Exercise details: Could you retype the records word for word but without any pictures?

Records:

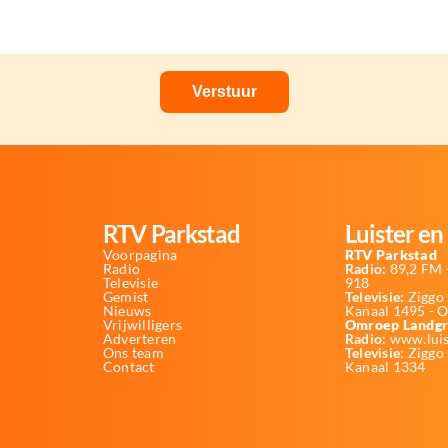
RTV Parkstad
Luister en 
Voorpagina
RTV Parkstad
Radio
Radio:
89,2 FM -
Televisie
918
Gemist
Televisie:
Ziggo 
Nieuws
Kanaal 1495 - 
Vrijwilligers
Omroep Landgr
Adverteren
Radio:
www.luis
Ons team
Televisie
: Ziggo
Contact
Kanaal 1334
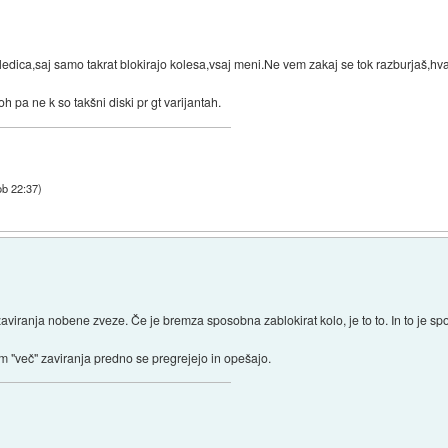
ledica,saj samo takrat blokirajo kolesa,vsaj meni.Ne vem zakaj se tok razburjaš,h
 pa ne k so takšni diski pr gt varijantah.
ob 22:37
)
viranja nobene zveze. Če je bremza sposobna zablokirat kolo, je to to. In to je spo
em "več" zaviranja predno se pregrejejo in opešajo.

Exercise output:
RTV Parkstad
Luister en 
Voorpagina
RTV Parkstad
Radio
Radio:
89,2 FM -
Televisie
918
Gemist
Televisie:
Ziggo 
Nieuws
Kanaal 1495 - 
Vrijwilligers
Omroep Landgr
Adverteren
Radio:
www.luis
Ons team
Televisie
: Ziggo
Contact
Kanaal 1334
ledica,saj samo takrat blokirajo kolesa,vsaj meni.Ne vem zakaj se tok razburjaš,h
 pa ne k so takšni diski pr gt varijantah.
ob 22:37
)
viranja nobene zveze. Če je bremza sposobna zablokirat kolo, je to to. In to je spo
em "več" zaviranja predno se pregrejejo in opešajo.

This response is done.